The dock to the ship’s port side was busy as the workers loaded ammunition, fuel, and other supplies aboard, but the process was going far too slowly. It had taken too long for even those orders to come down from Navy General Headquarters. Ma Kong should be in the Strait already, he thought, churning through the water at thirty knots toward that sacred island with her sisters and planes overhead to lay waste to any Chinese soldiers they could catch out in the open. He had ordered his chief engineer to fire up the ship’s four General Electric turbines in anticipation of that very order, which had yet to come. The other captains in port were acting more cautiously, but Wu was not such a man. The order would come, he was sure. It had to come. To let the Chinese have Kinmen without a fight would be inexcusable.
And if the order didn’t come before, the Americans would come to Taiwan with one or more of their carrier strike groups and then the order would come. With American ships and planes strengthening the rubber spines of the government bureaucrats, Ma Kong would finally put to sea and lend her strength to the US Navy’s strike groups, fighting alongside her former family of ships, and then the PLA would see the terrible mistake they had made.

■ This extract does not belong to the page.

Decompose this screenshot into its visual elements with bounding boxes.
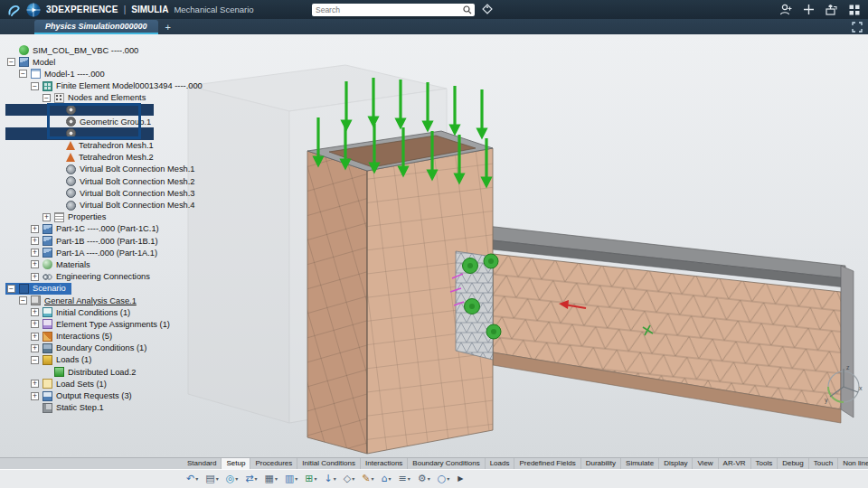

He turned his back and walked aft toward the ship’s stern, stepping in and around the crates that were stacked up on the deck. He passed through the maze, enlisted men and junior officers parting before him to let him pass without a word, and finally arrived at the helipad, where deckhands were securing one of the ship’s two helicopters for transport, this one a Sikorsky S-70B Seahawk. Two of the Ma Kong’s RIM missile launchers were just beyond with a pair of engineers checking and double-checking them. Wu had told his crew in plain terms that very morning that their lives depended on those weapons in more ways than one. Wu set his course for them.
The deck was noisy tonight and so he didn’t hear the whistling sound until the last second. And then the night was lit up as the ship bucked underneath, tossing him across the deck along with boxes, crates, ropes, and bits of the men that were once part of his crew.

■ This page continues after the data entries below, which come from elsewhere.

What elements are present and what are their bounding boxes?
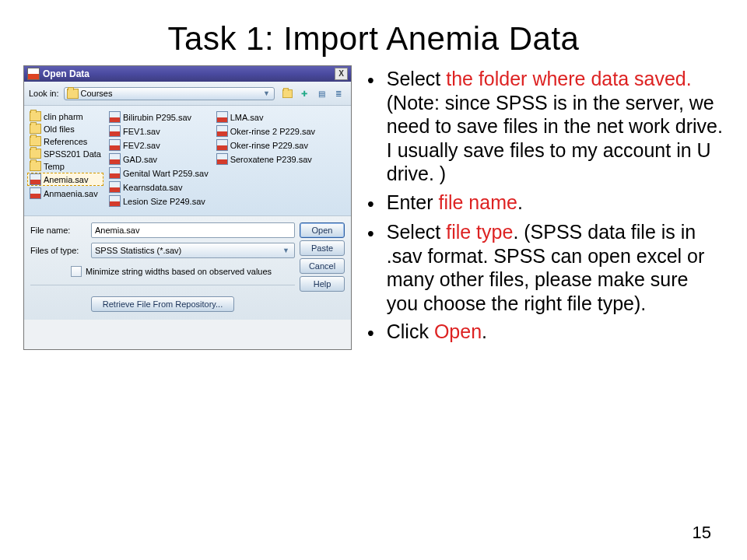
file-label: Oker-rinse 2 P229.sav [230,127,315,136]
file-label: Old files [44,124,75,134]
file-label: Seroxatene P239.sav [230,155,312,164]
bullet-dot: • [367,320,374,345]
slide-content: Open Data X Look in: Courses ▼ ✚ ▤ [0,65,747,350]
bullet-text: Enter file name. [387,191,523,216]
file-item[interactable]: LMA.sav [214,110,317,124]
sav-file-icon [216,125,228,137]
file-type-dropdown[interactable]: SPSS Statistics (*.sav) ▼ [91,243,295,258]
paste-button[interactable]: Paste [300,240,345,256]
look-in-label: Look in: [29,89,59,98]
sav-file-icon [109,111,121,123]
sav-file-icon [109,139,121,151]
sav-file-icon [109,181,121,193]
sav-file-icon [109,195,121,207]
bullet-dot: • [367,191,374,216]
minimize-label: Minimize string widths based on observed… [86,267,272,276]
file-label: LMA.sav [230,113,264,122]
sav-file-icon [109,167,121,179]
bullet-dot: • [367,220,374,315]
file-column: LMA.savOker-rinse 2 P229.savOker-rinse P… [214,110,317,208]
file-item[interactable]: Genital Wart P259.sav [107,166,211,180]
chevron-down-icon: ▼ [261,89,272,97]
file-item[interactable]: Oker-rinse 2 P229.sav [214,124,317,138]
file-label: Anemia.sav [44,175,88,184]
details-view-icon[interactable]: ≣ [331,86,346,101]
sav-file-icon [109,153,121,165]
folder-item[interactable]: clin pharm [27,110,103,122]
folder-item[interactable]: Old files [27,123,103,135]
sav-file-icon [30,173,41,185]
dialog-title: Open Data [43,68,89,79]
folder-icon [30,124,41,134]
bullet-item: •Click Open. [367,320,724,345]
folder-icon [30,161,41,171]
slide: Task 1: Import Anemia Data Open Data X L… [0,0,747,560]
list-view-icon[interactable]: ▤ [314,86,329,101]
spss-icon [27,68,40,80]
bullet-dot: • [367,67,374,186]
folder-item[interactable]: Temp [27,160,103,172]
file-list[interactable]: clin pharmOld filesReferencesSPSS201 Dat… [24,106,351,216]
folder-item[interactable]: SPSS201 Data [27,148,103,159]
sav-file-icon [30,187,41,199]
file-name-label: File name: [30,226,86,235]
dialog-titlebar: Open Data X [24,66,351,82]
look-in-value: Courses [81,89,113,98]
file-label: FEV2.sav [123,141,160,150]
folder-icon [30,149,41,159]
instruction-bullets: •Select the folder where data saved. (No… [367,65,724,350]
file-label: SPSS201 Data [44,149,101,159]
file-name-input[interactable]: Anemia.sav [91,222,295,238]
file-label: Oker-rinse P229.sav [230,141,308,150]
file-item[interactable]: GAD.sav [107,152,211,166]
file-item[interactable]: Seroxatene P239.sav [214,152,317,166]
file-item[interactable]: Oker-rinse P229.sav [214,138,317,152]
chevron-down-icon: ▼ [281,247,291,254]
file-label: Anmaenia.sav [44,189,98,198]
folder-icon [30,136,41,146]
file-item[interactable]: FEV2.sav [107,138,211,152]
file-label: Lesion Size P249.sav [123,197,205,206]
toolbar-icons: ✚ ▤ ≣ [279,86,346,101]
file-item[interactable]: Lesion Size P249.sav [107,194,211,208]
file-label: clin pharm [44,112,83,121]
file-item[interactable]: FEV1.sav [107,124,211,138]
file-label: Genital Wart P259.sav [123,169,209,178]
sav-file-icon [216,111,228,123]
minimize-checkbox[interactable] [71,266,82,277]
bullet-text: Select file type. (SPSS data file is in … [387,220,724,315]
file-label: Bilirubin P295.sav [123,113,191,122]
open-data-dialog: Open Data X Look in: Courses ▼ ✚ ▤ [23,65,352,350]
file-column: Bilirubin P295.savFEV1.savFEV2.savGAD.sa… [107,110,211,208]
up-folder-icon[interactable] [279,86,295,101]
bullet-item: •Select file type. (SPSS data file is in… [367,220,724,315]
file-label: Temp [44,162,65,171]
file-item[interactable]: Anmaenia.sav [27,187,103,200]
file-type-label: Files of type: [30,246,86,255]
bullet-text: Select the folder where data saved. (Not… [387,67,724,186]
file-label: References [44,137,87,146]
bullet-text: Click Open. [387,320,487,345]
folder-icon [30,111,41,121]
page-number: 15 [693,523,711,543]
slide-title: Task 1: Import Anemia Data [0,0,747,65]
dialog-lower: File name: Anemia.sav Files of type: SPS… [24,216,351,320]
file-item[interactable]: Anemia.sav [27,173,103,186]
help-button[interactable]: Help [300,276,345,292]
dialog-toolbar: Look in: Courses ▼ ✚ ▤ ≣ [24,82,351,106]
new-folder-icon[interactable]: ✚ [296,86,312,101]
file-item[interactable]: Bilirubin P295.sav [107,110,211,124]
close-icon[interactable]: X [335,68,348,80]
file-label: Kearnsdata.sav [123,183,182,192]
retrieve-repository-button[interactable]: Retrieve File From Repository... [91,296,234,312]
bullet-item: •Select the folder where data saved. (No… [367,67,724,186]
sav-file-icon [216,153,228,165]
sav-file-icon [216,139,228,151]
cancel-button[interactable]: Cancel [300,258,345,274]
open-button[interactable]: Open [300,222,345,238]
folder-icon [67,89,79,99]
look-in-dropdown[interactable]: Courses ▼ [64,87,275,100]
file-item[interactable]: Kearnsdata.sav [107,180,211,194]
folder-item[interactable]: References [27,135,103,147]
sav-file-icon [109,125,121,137]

Wu crashed down flat on his back, almost at the stern, lucky his spine hadn’t broken, and it took him several seconds to realize that he could hear nothing. His eardrums were ruptured and his ears and nose were bleeding in a gusher. He pushed himself onto his side, mildly surprised that his arms were still working, and he tried to stagger to his feet. It took him three tries and he succeeded only when his blind groping led him to the stern railing. Then he managed to open his eyes.
The explosion had erupted amidship, just forward of the helipad, starboard side, tearing a hole in Ma Kong so large that he thought it might have ripped the ship almost in half. A fire blazed out of the hole, smoke rolling skyward into the deck lights, but he knew that wouldn’t last long. Part of the hole was below the waterline. Ma Kong was flooding. He prayed that the crew below was closing the watertight doors and starting the pumps, if they still worked. He couldn’t hear his own men screaming as they moved around the deck. He tried to yell an order but no one responded. Wu couldn’t hear his own voice and he wondered if the rest of his men were as deaf as he was.
He staggered forward and fell to his knees. His sense of balance was destroyed along with his eardrums, and he wondered whether Ma Kong wasn’t listing. If she had taken on that much water that fast, then she was surely dying, on her way to the bottom of the harbor, and some of his men caught below would drown. He pushed himself back to his feet and tried to move forward again to help the wounded, to organize the damage control parties or give the order to abandon ship. Then he began to fall forward again. An ensign caught him as he dropped to one knee.